This time, for once, it means something good.
The firelight paints the ceiling of the tent in shifting patterns of orange and red, and I watch them, feeling the slow, deep rhythm of Kaiven's breathing beneath my cheek. The last tendrils of my release are still fading, leaving behind a profound stillness, a sense of rightness that settles deep in my bones. His skin is warm against mine, the heavy furs a cocoon holding us together. I can feel the faint, steady beat of his heart, a primal drum that seems to synchronize with my own.
I shift slightly, a movement born more of contentment than discomfort, and the muscles in my thighs protest with a deep, satisfying ache. It's a reminder. A physical echo of him, of the way he'd filled me, claimed me. A faint blush creeps up my neck at the thought, but there's no shame in it. Only a possessive, secret pleasure.
Kaiven's arm tightens around me almost imperceptibly, a silent response to my movement. "Stay still," he murmurs, his voice a low rumble that vibrates through my entire body. "You are warm."
"I'm not going anywhere," I whisper back, my words muffled against his chest. The truth of them settles over me, as solid and real as he is. Not tonight. Not ever.
Chapter 30
Keandra
Morning comes bright and wind-washed after the storm.
I wake slowly. Not because I am afraid to move. Not because my body is bracing for some new strangeness the way it did those first days in Kaiven’s tent. I wake slowly because I am warm. Because the furs are heavy and the brazier has burned low in a comforting way instead of an uncertain one. Because Kaiven’s arm is around my waist and his breathing is steady behind me. Because for the first time since I crossed worlds, I open my eyes and nothing in me reaches first for fear.
That alone feels like a miracle.
I lie still for one long moment and let myself feel it. The tent around me. The faint scent of smoke and clean morning air. The warmth of his chest at my back. The rough weight of his hand where it rests over my middle, possessive even in sleep. There was a time, not even very long ago and yet somehow belonging to another life, when waking like this would have felt like danger in disguise. A cage built of comfort. A soft place meant to hide harder truths.
Now it doesn’t.
Now it feels chosen.
That is the difference. Not that Tigris has become easier overnight. It hasn’t. The land is hard. The rasha wakes early. The women will correct me. The sky still carries signs I have not fully learned to read. The world outside these tent walls can kill the ignorant in one bad moment.
But none of it feels like a trap anymore.
Because I stayed with open eyes. Because he offered me a way out and meant it. Because I chose him anyway.
The thought settles into my chest with quiet certainty instead of panic.
Kaiven shifts slightly behind me, then tightens his arm once in the half-conscious way I am beginning to recognize as his body checking for me before his mind fully wakes. I smile despite myself and turn carefully enough not to break the hold entirely.
His eyes open the moment I move.
Always too aware. Always too quick where I am concerned.
For one breath, we simply look at each other in the pale morning light.
Everything between us feels different now. Not because his possessiveness has lessened.

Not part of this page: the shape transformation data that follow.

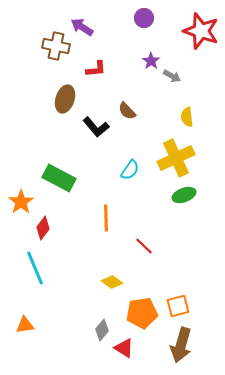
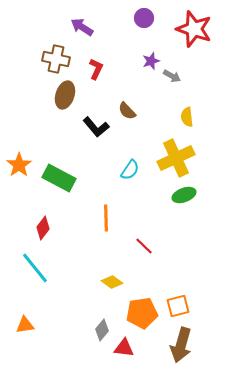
red star: moved 7 px left, 2 px up
brown cross: moved 13 px down
purple star: rotated 18 degrees clockwise
red L-shape: rotated 60 degrees counterclockwise
brown ellipse: moved 4 px up
orange star: moved 2 px left, 37 px up
cyan line: rotated 16 degrees counterclockwise
red triangle: rotated 25 degrees counterclockwise
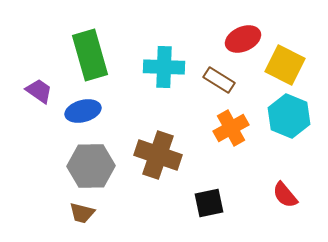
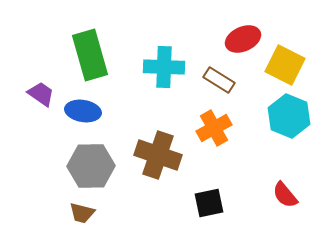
purple trapezoid: moved 2 px right, 3 px down
blue ellipse: rotated 24 degrees clockwise
orange cross: moved 17 px left
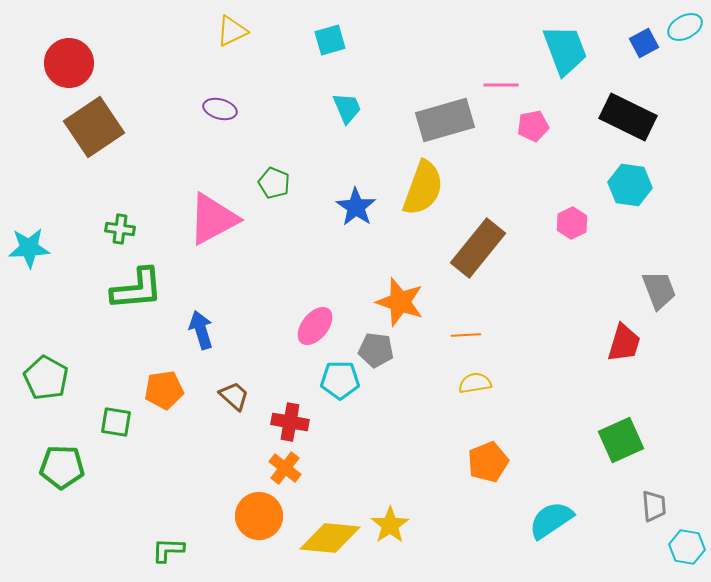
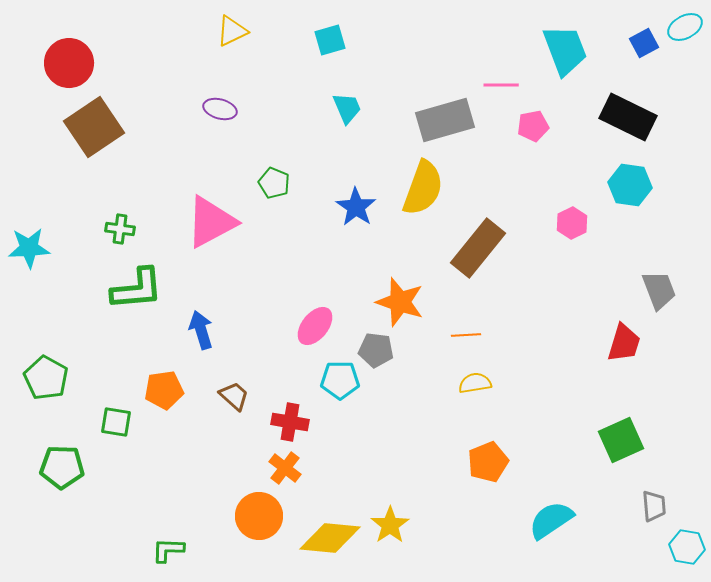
pink triangle at (213, 219): moved 2 px left, 3 px down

If anything, it sits more openly in him. Not because my own caution has vanished. It hasn’t entirely. Some wounds heal into sensitivity even after they stop being open.
What changed is the fear beneath it.
I know now that when he says vel, it does not mean smaller. It means under my protection, inside my future, held where harm has to come through me first.
That changes everything.
Kaiven’s gaze moves slowly over my face as if confirming I am real and unchanged by the night. His hand slides once at my waist, then settles again.
“You smile.”
His voice is rough with sleep.
My smile deepens a fraction. “Maybe.”
He studies me for another beat. “That is not a maybe smile.”